09/07/2013, 00.00
ASIA

Asia’s sad record of "enforced disappearances" of religious leaders , activists and opponents

From the Panchen Lama to Laotian activists, thousands of people detained because considered a "threat" to institutions and governments. For activists, the reported cases are only the tip of the iceberg, but the reality is far worse. Governments deny there being any problem, and only four countries have ratified international treaties.

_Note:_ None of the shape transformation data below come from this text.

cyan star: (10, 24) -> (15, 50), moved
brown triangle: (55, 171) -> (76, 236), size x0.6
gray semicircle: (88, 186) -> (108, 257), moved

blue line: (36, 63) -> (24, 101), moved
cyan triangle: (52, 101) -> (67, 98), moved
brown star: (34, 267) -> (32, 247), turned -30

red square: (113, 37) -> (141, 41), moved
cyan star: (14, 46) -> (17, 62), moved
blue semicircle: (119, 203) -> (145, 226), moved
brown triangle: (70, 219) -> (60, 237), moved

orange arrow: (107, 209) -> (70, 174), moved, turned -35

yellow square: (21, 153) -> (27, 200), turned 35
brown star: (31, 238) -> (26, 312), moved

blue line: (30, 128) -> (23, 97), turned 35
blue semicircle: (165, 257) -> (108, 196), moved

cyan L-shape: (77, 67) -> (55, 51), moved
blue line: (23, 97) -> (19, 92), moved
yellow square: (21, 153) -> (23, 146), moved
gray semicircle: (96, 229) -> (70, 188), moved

Bangkok ( AsiaNews / Agencies) - There is a common thread that links the Panchen Lama in Tibet Gedhun Choekyi Nyima , the president of the Muslim lawyers in Thailand and an activist for the rights of farmers in Laos. They are all victims of so-called "State detentions", taken and kept hidden in unknown locations because they are "sensitive" political and religious figures, or for their arguments in favor of human rights. As time passes the chances of obtaining justice for the "prisoners of state" and their families are becoming more sparse, in spite of an abhorrent practice that has become increasingly widespread across the Asian continent.

Mary Aileen Bacalso , secretary general of the Asian Federation Against Disappearances ( Afad ) , an association that deals with cases of disappearances, confirms the phenomenon : "Asia, the largest region in terms of land mass and population, has registered the highest number of recent cases of disappearances. " In addition, official certified seizures were found to be far below the actual data , especially in countries where there is a repressive regime in power or armed conflict.

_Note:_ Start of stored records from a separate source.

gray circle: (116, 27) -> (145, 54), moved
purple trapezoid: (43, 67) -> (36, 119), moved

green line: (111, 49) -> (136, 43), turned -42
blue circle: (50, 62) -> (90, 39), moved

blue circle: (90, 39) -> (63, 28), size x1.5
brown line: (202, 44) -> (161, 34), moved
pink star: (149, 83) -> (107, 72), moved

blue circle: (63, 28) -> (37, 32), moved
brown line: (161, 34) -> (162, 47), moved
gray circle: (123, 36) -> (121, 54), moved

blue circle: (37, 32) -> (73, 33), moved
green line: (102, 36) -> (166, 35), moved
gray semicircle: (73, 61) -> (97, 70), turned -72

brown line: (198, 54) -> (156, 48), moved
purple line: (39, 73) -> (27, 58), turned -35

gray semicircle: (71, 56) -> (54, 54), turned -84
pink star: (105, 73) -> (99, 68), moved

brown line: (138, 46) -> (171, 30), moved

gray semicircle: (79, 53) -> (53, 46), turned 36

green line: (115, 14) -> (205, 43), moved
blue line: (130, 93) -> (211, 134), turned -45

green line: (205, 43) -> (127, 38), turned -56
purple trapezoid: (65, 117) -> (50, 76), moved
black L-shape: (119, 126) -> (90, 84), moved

In fact, according to activists there are tens of thousands of cases of "enforced disappearances " in Asia, but only a small proportion are documented, for fear of reprisals from the authorities. In the 2012 report of the working group of the United Nations , among Asian nations Sri Lanka accounted for 5,676 "reviewed and outstanding" cases, the Philippines 621, Nepal 458, Timor Leste 428, India 353, Indonesia 162, Pakistan 99, Thailand 71, China 30 and North Korea 20., according to the UN , which represent "the tip of the iceberg ."

In Tibet, the Panchen Lama was only six years old when he was taken by the Chinese authorities in 1995 and since then there has been no news of the second most important religious leader of Tibetan Buddhism. However, according to activist groups in the area, there are hundreds more monks and lay activists in police custody in Beijing, which applies the same methods to suppress internal dissent in the autonomous regions prone to ethnic clashes, such as the Muslim Xinjiang . South- East Asian nations such as Thailand, Indonesia , the Philippines and Laos are also being targeted by activists and human rights groups. From the enforced disappearances ordered by Jakarta during the dictatorship of General Suharto in the 1990s, to the most recent case of the winner of the Asian Nobel Prize, Laotian Sombath Somphone , in the hands of authorities in Vientiane since last December.

For activists and groups who are fighting for the liberation of the "disappeared " the biggest problem is the fact that the governments of the continent deny the problem, stating that there are no cases of enforced disappearances. And only four countries - Japan , Kazakhstan , Iraq and Cambodia - have ratified the International Convention for the protection of all persons from "State detention." The UN is calling for a transition from the impunity to that of responsibility for governments, while families pray and hope that their relatives could make early can come home soon.